Первая книга Марка Твена

Когда Твен стал репортером "Территории энтерпрайз", выходившей в столице Невады Вирджиния-Сити, ему открылась литературная дорога. Только в наше время были собраны все изданные там его заметки, фельетоны, очерки, скетчи, сценки. Именно в то время формируется юмор Твена — неповторимое и вместе с тем по сути своей глубоко американское художественное явление.

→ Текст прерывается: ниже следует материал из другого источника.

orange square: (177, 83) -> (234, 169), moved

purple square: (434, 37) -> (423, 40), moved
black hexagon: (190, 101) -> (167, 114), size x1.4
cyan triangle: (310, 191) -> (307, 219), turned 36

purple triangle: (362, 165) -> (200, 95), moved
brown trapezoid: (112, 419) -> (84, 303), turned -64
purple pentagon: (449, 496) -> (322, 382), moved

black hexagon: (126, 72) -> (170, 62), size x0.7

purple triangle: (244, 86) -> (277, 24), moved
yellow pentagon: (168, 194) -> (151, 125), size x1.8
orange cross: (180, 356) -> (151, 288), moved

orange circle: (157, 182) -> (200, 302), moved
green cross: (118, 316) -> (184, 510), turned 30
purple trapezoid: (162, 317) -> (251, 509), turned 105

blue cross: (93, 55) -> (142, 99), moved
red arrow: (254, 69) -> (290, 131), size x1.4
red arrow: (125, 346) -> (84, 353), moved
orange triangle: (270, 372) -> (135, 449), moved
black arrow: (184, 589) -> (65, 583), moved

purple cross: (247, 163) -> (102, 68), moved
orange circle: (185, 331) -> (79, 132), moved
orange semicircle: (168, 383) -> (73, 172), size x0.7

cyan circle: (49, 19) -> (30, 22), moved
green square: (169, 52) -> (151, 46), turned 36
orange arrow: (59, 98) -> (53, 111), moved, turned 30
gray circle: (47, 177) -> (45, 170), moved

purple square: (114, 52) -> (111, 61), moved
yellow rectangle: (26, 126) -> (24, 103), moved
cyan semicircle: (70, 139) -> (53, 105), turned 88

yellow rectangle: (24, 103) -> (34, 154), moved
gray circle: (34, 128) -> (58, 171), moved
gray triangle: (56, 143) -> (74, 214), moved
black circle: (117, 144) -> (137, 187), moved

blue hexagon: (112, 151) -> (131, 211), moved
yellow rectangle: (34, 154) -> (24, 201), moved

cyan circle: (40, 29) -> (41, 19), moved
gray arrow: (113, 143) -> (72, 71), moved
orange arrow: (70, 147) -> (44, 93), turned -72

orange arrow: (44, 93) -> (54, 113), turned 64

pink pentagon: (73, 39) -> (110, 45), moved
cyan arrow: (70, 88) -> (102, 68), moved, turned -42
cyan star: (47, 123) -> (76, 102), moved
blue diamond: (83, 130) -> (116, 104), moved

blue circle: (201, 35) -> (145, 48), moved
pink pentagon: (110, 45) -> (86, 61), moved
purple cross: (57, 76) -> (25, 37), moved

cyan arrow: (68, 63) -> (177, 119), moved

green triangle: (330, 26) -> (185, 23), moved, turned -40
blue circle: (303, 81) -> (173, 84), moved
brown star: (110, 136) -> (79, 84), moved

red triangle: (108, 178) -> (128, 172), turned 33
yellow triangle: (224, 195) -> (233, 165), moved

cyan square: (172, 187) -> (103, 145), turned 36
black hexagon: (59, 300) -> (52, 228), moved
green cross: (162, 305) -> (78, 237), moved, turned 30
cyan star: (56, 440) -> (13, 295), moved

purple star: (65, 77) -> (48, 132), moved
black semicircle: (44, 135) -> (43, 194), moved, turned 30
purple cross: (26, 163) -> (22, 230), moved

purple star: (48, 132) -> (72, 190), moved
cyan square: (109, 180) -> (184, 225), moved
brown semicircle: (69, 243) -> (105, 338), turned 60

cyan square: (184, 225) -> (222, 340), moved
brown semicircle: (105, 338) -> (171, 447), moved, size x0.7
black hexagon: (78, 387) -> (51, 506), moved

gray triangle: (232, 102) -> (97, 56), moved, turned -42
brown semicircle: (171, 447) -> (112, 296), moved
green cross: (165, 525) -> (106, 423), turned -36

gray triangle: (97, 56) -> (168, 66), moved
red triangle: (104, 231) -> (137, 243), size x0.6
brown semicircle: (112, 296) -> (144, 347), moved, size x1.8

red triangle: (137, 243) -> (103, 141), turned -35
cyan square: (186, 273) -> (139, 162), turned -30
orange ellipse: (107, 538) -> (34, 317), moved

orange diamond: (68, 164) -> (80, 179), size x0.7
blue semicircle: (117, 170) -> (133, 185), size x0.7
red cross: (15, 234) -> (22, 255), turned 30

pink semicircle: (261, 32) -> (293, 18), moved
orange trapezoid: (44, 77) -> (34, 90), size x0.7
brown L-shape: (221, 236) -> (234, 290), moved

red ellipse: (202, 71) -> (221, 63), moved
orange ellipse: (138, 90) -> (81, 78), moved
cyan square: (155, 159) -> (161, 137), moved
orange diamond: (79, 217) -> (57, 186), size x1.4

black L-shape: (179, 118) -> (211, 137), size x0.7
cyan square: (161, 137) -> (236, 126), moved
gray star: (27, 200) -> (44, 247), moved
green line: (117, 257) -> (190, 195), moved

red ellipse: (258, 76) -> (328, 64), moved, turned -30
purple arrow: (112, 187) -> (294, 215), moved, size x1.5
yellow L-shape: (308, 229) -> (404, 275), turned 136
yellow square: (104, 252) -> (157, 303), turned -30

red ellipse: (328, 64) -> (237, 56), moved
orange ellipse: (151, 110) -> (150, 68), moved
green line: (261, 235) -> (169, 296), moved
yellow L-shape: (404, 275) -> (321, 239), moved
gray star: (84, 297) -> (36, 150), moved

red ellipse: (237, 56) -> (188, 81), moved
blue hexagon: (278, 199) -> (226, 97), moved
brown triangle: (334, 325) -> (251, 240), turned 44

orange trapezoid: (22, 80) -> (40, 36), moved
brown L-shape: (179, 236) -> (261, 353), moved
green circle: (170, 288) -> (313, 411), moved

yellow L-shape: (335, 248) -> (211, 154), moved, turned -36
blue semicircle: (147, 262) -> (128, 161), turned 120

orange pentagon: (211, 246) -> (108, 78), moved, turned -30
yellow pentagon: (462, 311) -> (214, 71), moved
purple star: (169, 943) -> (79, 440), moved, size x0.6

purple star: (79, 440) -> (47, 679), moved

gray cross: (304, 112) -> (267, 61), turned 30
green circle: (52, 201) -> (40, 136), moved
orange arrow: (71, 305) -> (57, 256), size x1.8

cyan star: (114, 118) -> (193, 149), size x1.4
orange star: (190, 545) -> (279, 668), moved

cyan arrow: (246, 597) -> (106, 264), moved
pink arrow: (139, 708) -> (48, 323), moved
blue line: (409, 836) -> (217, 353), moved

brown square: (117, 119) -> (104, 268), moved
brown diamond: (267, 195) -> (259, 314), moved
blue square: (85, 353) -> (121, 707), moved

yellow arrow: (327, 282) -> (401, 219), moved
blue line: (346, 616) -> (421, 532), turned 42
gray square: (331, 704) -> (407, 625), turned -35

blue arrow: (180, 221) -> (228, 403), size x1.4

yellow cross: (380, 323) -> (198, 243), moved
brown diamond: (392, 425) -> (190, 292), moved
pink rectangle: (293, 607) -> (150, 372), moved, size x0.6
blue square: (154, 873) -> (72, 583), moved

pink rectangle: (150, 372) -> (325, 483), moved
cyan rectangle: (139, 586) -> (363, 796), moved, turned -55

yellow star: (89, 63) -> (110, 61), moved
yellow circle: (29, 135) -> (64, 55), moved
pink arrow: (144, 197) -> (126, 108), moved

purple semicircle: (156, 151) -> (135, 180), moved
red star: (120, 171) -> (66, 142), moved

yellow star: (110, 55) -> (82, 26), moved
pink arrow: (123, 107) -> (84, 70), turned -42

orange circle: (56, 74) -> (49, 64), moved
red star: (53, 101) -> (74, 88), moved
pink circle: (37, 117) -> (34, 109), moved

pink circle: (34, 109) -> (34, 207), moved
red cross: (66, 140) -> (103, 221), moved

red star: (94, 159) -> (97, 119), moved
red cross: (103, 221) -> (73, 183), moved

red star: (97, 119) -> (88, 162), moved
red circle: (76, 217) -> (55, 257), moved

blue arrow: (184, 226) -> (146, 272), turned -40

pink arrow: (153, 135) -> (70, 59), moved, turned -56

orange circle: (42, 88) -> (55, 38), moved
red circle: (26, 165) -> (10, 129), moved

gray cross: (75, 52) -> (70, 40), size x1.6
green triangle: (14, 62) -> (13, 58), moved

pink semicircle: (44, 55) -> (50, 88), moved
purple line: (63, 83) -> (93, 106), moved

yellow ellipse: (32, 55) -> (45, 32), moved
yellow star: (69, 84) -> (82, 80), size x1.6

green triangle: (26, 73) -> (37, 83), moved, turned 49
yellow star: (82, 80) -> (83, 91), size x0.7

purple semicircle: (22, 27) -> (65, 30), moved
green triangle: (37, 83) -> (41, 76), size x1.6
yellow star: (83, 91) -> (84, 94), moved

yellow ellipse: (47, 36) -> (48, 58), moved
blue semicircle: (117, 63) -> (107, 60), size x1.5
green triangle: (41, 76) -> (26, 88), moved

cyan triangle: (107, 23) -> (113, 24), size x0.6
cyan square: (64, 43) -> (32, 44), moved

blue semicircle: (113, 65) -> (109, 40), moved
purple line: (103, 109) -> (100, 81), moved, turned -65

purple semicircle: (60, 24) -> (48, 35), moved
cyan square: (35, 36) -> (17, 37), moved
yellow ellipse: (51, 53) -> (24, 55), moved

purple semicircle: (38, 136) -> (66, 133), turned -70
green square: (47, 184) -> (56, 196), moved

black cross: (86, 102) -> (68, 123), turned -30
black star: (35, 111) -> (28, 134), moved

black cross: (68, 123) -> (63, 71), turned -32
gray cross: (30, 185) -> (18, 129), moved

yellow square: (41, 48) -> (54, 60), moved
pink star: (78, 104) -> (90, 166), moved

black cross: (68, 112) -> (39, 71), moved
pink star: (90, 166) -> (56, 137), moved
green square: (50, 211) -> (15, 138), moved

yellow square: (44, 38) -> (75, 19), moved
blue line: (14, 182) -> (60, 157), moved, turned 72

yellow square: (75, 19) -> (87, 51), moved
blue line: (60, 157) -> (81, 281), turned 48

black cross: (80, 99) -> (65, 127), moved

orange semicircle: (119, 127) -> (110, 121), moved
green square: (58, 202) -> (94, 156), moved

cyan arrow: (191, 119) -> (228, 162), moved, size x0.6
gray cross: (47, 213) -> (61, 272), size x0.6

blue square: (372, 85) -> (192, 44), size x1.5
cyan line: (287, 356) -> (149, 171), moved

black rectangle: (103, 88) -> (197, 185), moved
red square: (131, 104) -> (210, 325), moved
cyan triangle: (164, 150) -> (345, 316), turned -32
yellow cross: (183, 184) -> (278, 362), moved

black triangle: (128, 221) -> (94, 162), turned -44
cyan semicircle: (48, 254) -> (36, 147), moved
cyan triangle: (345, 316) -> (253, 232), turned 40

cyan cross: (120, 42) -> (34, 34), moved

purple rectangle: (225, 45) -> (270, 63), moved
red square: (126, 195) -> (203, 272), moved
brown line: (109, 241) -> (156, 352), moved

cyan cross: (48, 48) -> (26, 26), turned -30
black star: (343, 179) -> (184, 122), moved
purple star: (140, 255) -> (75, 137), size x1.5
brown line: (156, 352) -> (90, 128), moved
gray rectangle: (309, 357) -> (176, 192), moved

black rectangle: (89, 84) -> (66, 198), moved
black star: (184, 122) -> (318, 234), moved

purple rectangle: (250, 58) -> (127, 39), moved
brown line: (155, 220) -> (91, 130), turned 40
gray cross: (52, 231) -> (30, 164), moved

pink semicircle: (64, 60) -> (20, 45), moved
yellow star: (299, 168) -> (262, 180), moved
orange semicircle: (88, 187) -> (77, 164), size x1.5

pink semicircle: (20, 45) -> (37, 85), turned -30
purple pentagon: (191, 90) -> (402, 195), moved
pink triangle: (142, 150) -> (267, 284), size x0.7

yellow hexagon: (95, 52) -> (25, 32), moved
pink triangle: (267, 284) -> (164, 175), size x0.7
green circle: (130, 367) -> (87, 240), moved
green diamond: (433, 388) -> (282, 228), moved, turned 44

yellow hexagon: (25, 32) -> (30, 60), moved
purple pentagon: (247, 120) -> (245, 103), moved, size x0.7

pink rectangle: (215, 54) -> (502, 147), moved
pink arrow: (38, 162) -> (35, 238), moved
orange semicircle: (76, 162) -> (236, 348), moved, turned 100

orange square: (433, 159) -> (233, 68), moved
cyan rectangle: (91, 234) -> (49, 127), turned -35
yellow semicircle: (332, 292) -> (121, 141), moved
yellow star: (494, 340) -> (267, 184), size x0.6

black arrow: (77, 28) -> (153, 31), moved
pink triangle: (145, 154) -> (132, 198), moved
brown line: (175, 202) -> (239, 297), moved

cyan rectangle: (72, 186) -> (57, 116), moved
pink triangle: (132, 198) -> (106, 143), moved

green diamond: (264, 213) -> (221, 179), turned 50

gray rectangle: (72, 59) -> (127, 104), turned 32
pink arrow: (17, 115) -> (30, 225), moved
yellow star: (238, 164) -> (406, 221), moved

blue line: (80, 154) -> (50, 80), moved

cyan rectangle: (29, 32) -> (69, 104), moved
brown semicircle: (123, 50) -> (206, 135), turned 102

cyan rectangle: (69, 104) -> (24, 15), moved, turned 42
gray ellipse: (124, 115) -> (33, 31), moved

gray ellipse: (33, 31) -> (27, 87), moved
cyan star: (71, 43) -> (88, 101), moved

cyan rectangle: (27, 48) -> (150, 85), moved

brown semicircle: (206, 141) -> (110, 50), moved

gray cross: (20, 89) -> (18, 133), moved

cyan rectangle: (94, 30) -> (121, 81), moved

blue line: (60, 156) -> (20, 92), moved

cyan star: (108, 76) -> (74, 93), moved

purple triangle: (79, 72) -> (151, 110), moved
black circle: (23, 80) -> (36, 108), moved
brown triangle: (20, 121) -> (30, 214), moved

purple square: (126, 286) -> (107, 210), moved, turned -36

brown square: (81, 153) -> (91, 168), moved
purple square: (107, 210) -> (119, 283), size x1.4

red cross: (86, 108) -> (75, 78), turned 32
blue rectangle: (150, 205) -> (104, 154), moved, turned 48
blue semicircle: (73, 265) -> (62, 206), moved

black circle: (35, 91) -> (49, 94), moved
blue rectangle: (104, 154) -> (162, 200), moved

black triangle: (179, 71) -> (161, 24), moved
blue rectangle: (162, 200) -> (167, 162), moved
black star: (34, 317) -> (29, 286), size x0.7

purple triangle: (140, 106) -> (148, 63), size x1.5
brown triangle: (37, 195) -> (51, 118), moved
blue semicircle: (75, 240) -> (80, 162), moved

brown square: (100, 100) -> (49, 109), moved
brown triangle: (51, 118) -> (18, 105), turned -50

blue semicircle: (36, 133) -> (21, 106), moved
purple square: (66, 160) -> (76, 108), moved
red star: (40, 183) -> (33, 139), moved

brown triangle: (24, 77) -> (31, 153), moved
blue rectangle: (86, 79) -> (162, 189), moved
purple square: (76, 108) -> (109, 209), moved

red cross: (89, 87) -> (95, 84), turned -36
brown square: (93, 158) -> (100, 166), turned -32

Твену достаточно быстро приелся юмор, рассчитанный лишь на вкусы не избалованных высокой литературой старателей да переселенцев. Знаменитая скачущая лягушка из Калавераса на фоне такого юмора казалась Монбланом рядом с небольшими холмиками. В ней есть качество, которое напрасно было бы искать в анекдотах и небылицах, — это умение буквально двумя – тремя штрихами обрисовать не просто потешную ситуацию, а целый жизненный уклад, целый мир в его необычности. И это умение будет крепнуть у Твена от рассказа к рассказу, стремительно завоевывая ему известность лучшего юмориста Америки.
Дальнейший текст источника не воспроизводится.